#### [What is required]
Below is a listing to transcribe in full and exactly; keep the pictures out.

#### [Data supplied]
______________________________

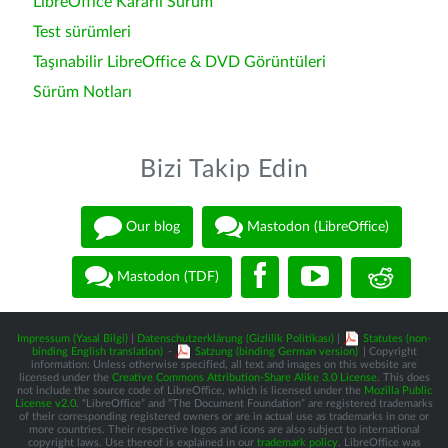
LibreOffice Kararlı Sürüm
Test sürümleri
Taşınabilir LibreOffice & DVD Görüntüleri
Sürüm Notları
Bizi Takip Edin
Our blog
Mastodon (LibreOffice)
Mastodon (TDF)
Impressum (Yasal Bilgi)
|
Datenschutzerklärung (Gizlilik Politikası)
|
Statutes (non-
binding English translation)
-
Satzung (binding German version)
| Copyright
information: Unless otherwise specified, all text and images on this website are
licensed under the
Creative Commons Attribution-Share Alike 3.0 License
. This does
not include the source code of LibreOffice, which is licensed under the
Mozilla Public
License v2.0
. “LibreOffice” and “The Document Foundation” are registered trademarks
of their corresponding registered owners or are in actual use as trademarks in one or
more countries. Their respective logos and icons are also subject to international
copyright laws. Use thereof is explained in our
trademark policy
. LibreOffice was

______________________________

#### [Result]
LibreOffice Kararlı Sürüm
Test sürümleri
Taşınabilir LibreOffice & DVD Görüntüleri
Sürüm Notları
Bizi Takip Edin
Our blog
Mastodon (LibreOffice)
Mastodon (TDF)
Impressum (Yasal Bilgi)
|
Datenschutzerklärung (Gizlilik Politikası)
|
Statutes (non-
binding English translation)
-
Satzung (binding German version)
| Copyright
information: Unless otherwise specified, all text and images on this website are
licensed under the
Creative Commons Attribution-Share Alike 3.0 License
. This does
not include the source code of LibreOffice, which is licensed under the
Mozilla Public
License v2.0
. “LibreOffice” and “The Document Foundation” are registered trademarks
of their corresponding registered owners or are in actual use as trademarks in one or
more countries. Their respective logos and icons are also subject to international
copyright laws. Use thereof is explained in our
trademark policy
. LibreOffice was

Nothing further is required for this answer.